Years ago, the Saudi government made it almost impossible to marry a foreigner. The problem is, many Saudi women are not getting married due to Saudi men marrying foreigners. My husband works in the Saudi government and although I don’t know the specifics, chances of your marriage being approved by the Saudi government will be very difficult if not impossible.

Mohammed is correct when it comes to the acceptance of this young mans parents of you. People from say, Medina or Jeddah are relatively cool and although may not be too happy in the beginning about their son wanting to wed a foreigner…they may come around at a later time. If they are from Riyadh or Qaseem, chances are they will be very much against it and no matter what you do, there are going to be problems no matter what you do.

Six kids and thirty years later, I will just say that if I could do it all over again would I do it? No, no and…no. Each of us has sacrificed a lot. He lives in the United States and he isn’t happy all the time. He has periods of depression and of course who does he take out his frustration on? Me. Me and our children. He would tell you the same thing in fact…he has had Saudi’s come to him and ask his opinion on marrying an American or a foreigner because they see that he married an American woman. You know what his answer is and always will be? You guessed it, the answer will be…”don’t do it”.

Are you going to listen to me here in this forum? Probably not. Your in love and love is a powerful thing. My husband knew my family well before marrying me. We, like you, were very much in love and at times we both knew the right thing to do was for each of us to go our separate ways but…neither one of us would. We weren’t willing to…we were in love. All I can say to you from one woman to another is this…life comes around but once. We get no do overs…none. This man will be much better off marrying within his own people. Yeah…I know some people on this board might criticize my wording here but hey…I have lived it, I’m not just talking here about something I know nothing about. He will ultimately return to live and work in Saudi when he is done, that’s how it is. The only advice I can offer here from someone who has been down this road is find strength within yourselves to end things before you get too deep.

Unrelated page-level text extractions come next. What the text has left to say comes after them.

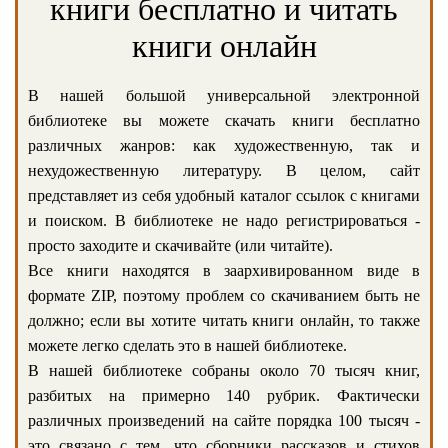
книги бесплатно и читать
книги онлайн
В нашей большой универсальной электронной
библиотеке вы можете скачать книги бесплатно
различных жанров: как художественную, так и
нехудожественную литературу. В целом, сайт
представляет из себя удобный каталог ссылок с книгами
и поиском. В библиотеке не надо регистрироваться -
просто заходите и скачивайте (или читайте).
Все книги находятся в заархивированном виде в
формате ZIP, поэтому проблем со скачиванием быть не
должно; если вы хотите читать книги онлайн, то также
можете легко сделать это в нашей библиотеке.
В нашей библиотеке собраны около 70 тысяч книг,
разбитых на примерно 140 рубрик. Фактически
различных произведений на сайте порядка 100 тысяч -
это связано с тем, что сборники рассказов и стихов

I know what I’m talking about here. Whether you choose to hear what I say is ultimately up to you. I wish you the best of luck no matter what you decide.

March 27, 2011 • 9:05 am

Personally I would NOT advise you, as a U.S. resident, to marry a Saudi man. Are you planning to move to Saudi with him? Most of these men are very close to their families and plan to spend most of their time in their own country. FYI, BIG FYI: you MUST understand the crucial control that the mother and father of the Saudi man have over their son, and will have over the daughter-in-law. My big advice is, get to know the in-laws. Talk to other relatives such as wives of cousins, etc. Find out what kind of dynamics the family has. Some are easy going, but some are very old school. Be prepared that the mother and father-in-law will often have nearly full control and knowledge of everything related to the new daughter in law, sex, number of children she will have, how she will decorate her home, how she will treat the in laws, etc etc etc. IF this is not straight before marriage then you need to run FAR AWAY. If this man is not forthcoming about his parents, then that says it all. He is hiding the control factor. RUN. He knows that they will never accept you. Mohammed is 100% right about the Riyadh vs. Jeddah mindset. People from Jeddah are more open-minded and liberal but they are still Saudi. You might have a chance at happiness if your man is from a liberal family but still you won’t be accepted as a they would a Saudi woman. Saudis are very racist amd xenophobic in general. They look down on everyone that isn’t tribal. So, even if you become a Saudi, you’re still not one of them unless your father is. You will never be accepted into the society as part of it and you will live as an outsider if you move there.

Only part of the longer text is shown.